- Born: Kadapuram Abraham Isaac 10 July 1925 Kanjiramattom, Ernakulam, Kerala, India
- Died: 12 September 2005 (aged 80) Thiruvananthapuram, Kerala, India
- Occupations: Librarian, academic
- Writing career
- Genres: Library Science, Documentation, Information Science
- Notable works: Library Legislation in India: A Critical and Comparative Study of State Library Acts

= K. A. Isaac =

Indian writer and librarian

Kadapuram Abraham Isaac (10 July 1925 – 12 September 2005) was an Indian writer and librarian. He was a Professor and Head of the Department of Library and Information Science at the University of Kerala, Thiruvananthapuram. Isaac was known for initiating and moulding the professional Library and Information Science (LIS) education in Kerala and has authored several books on Library and Information Science. He had served as a member of the Senate of the Kerala University and as Dean of its Arts Faculty.

== Early life ==
Isaac was born on 10 July 1925, to a family named Kadapuram at Kanjiramattom in Ernakulam district, Kerala as the youngest son of K. V. Itten (Abraham) and Mary Itten. He studied Intermediate and B.Sc. with physics as the main subject in the Union Christian College, Aluva. He took a diploma in Library Science in 1952 and the Master's degree with First rank in 1953 from the University of Delhi, where he was a student of S. R. Ranganathan.

Isaac was married to Chechamma Kurien. Their elder son, Abraham Isaac, is an advocate in Thiruvananthapuram and the second son, K. Kurien Isaac, is a Professor of Mechanical Engineering at the Indian Institute of Technology Bombay.

== Publications ==

- Books
- Libraries & Librarianship: A Basic Introduction
- Libraries in Distance Education (co-authored with Dr. G. Devarajan and S.K. Bajpai) (1989)
- Literature search (Concepts in Communication, Informatics & Librarianship, 19) (1990)
- Library Computerisation in India : Isaac Festschrift: Papers Presented in Honour of Prof. K.A. Isaac (co-authored with Dr. G. Devarajan and A. V. Rahelamma) (1990)
- Glimpses of Library and Information Science (2001)
- Library Legislation in India: A Critical and Comparative Study of State Library Acts (2004)
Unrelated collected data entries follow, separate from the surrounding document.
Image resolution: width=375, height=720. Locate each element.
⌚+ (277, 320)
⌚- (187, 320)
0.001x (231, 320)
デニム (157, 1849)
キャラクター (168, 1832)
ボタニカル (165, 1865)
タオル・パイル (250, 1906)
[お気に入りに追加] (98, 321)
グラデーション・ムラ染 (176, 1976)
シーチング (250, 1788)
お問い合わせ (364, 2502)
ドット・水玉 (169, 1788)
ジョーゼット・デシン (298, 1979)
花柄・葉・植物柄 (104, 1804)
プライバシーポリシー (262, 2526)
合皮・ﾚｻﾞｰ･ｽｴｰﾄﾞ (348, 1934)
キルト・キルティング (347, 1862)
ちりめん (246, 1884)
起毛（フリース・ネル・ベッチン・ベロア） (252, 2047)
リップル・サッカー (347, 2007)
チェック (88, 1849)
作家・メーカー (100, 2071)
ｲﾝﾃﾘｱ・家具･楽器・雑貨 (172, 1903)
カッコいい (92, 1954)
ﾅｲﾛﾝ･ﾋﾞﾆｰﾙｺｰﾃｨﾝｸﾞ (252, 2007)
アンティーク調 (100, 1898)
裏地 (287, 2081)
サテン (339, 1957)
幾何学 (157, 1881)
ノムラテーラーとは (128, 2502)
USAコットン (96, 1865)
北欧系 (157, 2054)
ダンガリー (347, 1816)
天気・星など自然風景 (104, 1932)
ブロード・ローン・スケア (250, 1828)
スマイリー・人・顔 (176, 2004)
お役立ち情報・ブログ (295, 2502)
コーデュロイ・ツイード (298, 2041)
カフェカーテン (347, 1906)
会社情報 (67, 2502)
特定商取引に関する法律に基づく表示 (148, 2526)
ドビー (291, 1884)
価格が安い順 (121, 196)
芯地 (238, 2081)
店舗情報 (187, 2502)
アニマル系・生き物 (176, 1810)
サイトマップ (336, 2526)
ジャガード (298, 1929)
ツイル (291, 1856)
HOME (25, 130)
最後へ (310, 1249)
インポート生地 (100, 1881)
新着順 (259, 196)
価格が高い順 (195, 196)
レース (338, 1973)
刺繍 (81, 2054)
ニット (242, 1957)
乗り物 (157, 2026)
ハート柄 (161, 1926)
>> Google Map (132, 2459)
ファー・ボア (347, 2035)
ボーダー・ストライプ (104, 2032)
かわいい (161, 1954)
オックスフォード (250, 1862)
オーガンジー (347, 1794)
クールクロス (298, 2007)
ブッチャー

Dr. G. Devarajan has edited Library and Information Studies in the Digital Age as Professor K.A. Isaac Commemoration Volume (2006).

- Journal articles
- University Grants Commission in Relation to Library and Information Science Education in India, Library Science with a Slant to Documentation, 15(3) : 109-112, 1978.
- Future Prospects for Education for Librarianship in India, Library Science with a Slant to Documentation and Information Studies, 33 (2) : 57-64, 1996.